History of the F-101B Voodoo

The F-101B was originally designed as a long-range bomber escort for Strategic Air Command in 1959. However, this mission changed, once more effective bombers like the B-52 entered service. Afterwards, the F-101B was redesigned to fill tactical and air defense roles, as well as low-altitude, photo reconnaissance of missile sites during the 1962 Cuban Missile Crisis and the Vietnam War.

McDonnell F-101B-80-MC Voodoo Blueprint

McDonnell F-101B-80-MC Voodoo

Serial Number: 57-0252

Manufacturer: McDonnell Aircraft Corporation

Crew: Two

Engines: Two Pratt & Whitney J57-P-55 turbojets; 16,900 pounds thrust each in afterburner

Wingspan: 39 feet 8 inches

Length: 67 feet 4 3/4 inches

Height: 18 feet

Weight: 28,970 pounds (empty); 52,400 pounds (maximum)

Speed: 770 mph (sea level); 1,095 mph, Mach 1.72 at 35,000 feet (maximum)

Range: 1,930 miles (maximum)

Service Ceiling: 51,000 feet

Armament: Two AIM-4 Falcon-guided missiles and two AIR-2A Genie rockets

Cost: $1,819,000 (approximate)

The F-101B Voodoo at Hill Air Force Base

In the 1950s, Hill Air Force Base was designated as the prime management site for maintenance, supply and contracts of the F-101 aircraft. The base worked on over 2,400 F-101 aircraft during this time. The F-101B on display was manufactured in 1959 and spent the next thirty-three years in use at different bases across the United States. In 1982, it was retired and Hill Aerospace Museum acquired it for display.

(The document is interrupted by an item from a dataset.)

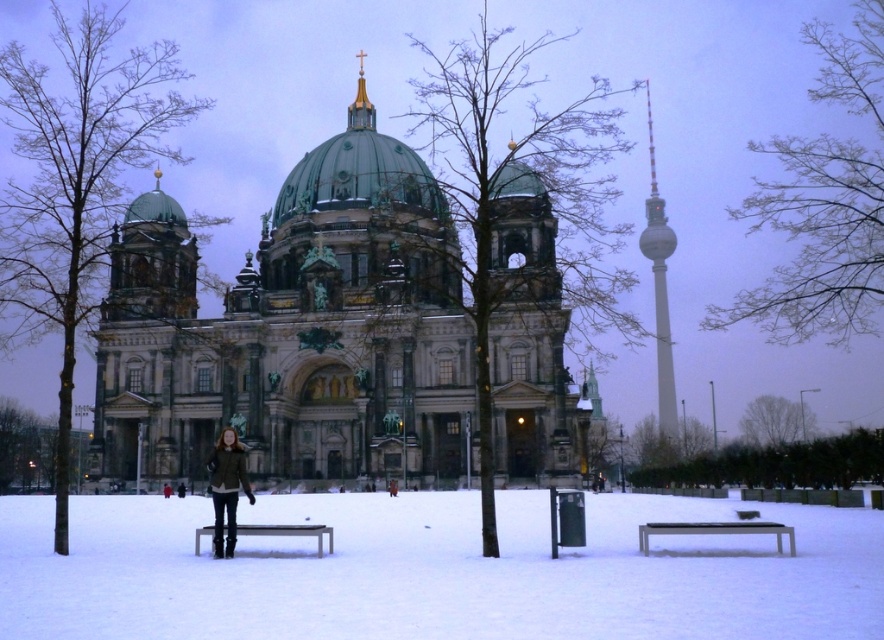 You are standing at the point marked as point (392, 552) in the image, which is 243.65 feet away from the camera. You want to take a photo of the Berlin Cathedral with the person and the bench in the foreground. Will you be able to capture both the cathedral and the person in the same frame?

Since the point (392, 552) is 243.65 feet away from the camera, and the Berlin Cathedral is a large structure, the camera should be able to capture both the cathedral and the person at that distance in the same frame, assuming a standard lens is used.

Was the F-101 a good fighter?

The F-101 was considered by some pilots to be the most difficult fighter to ever enter service, but it was considered a solid aircraft.

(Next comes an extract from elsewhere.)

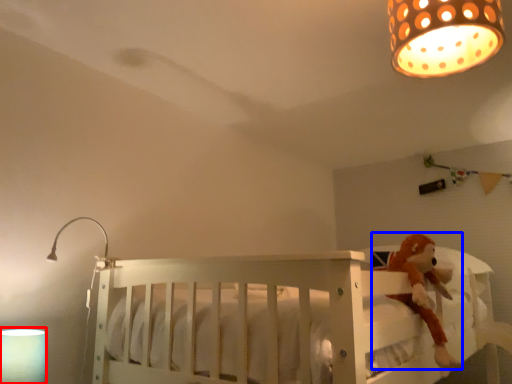 Question: Which point is closer to the camera, lamp (highlighted by a red box) or toy (highlighted by a blue box)?

Choices:
 (A) lamp
 (B) toy

Answer: (A)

How many F-101s were built?

A total of 807 Voodoos were built. The aircraft would go on to set a number of speed records as well as undergo a series of refits and adjustments to fit a variety of roles during her years of service.

Who built the F-101 Voodoo?

McDonnell Aircraft Corporate produced the Voodoo at a cost of about $1.27 million per aircraft.

When did the F-101 enter service?

The F-101 first entered service in May 1957, finally being retired by the Royal Canadian Air Force in 1984.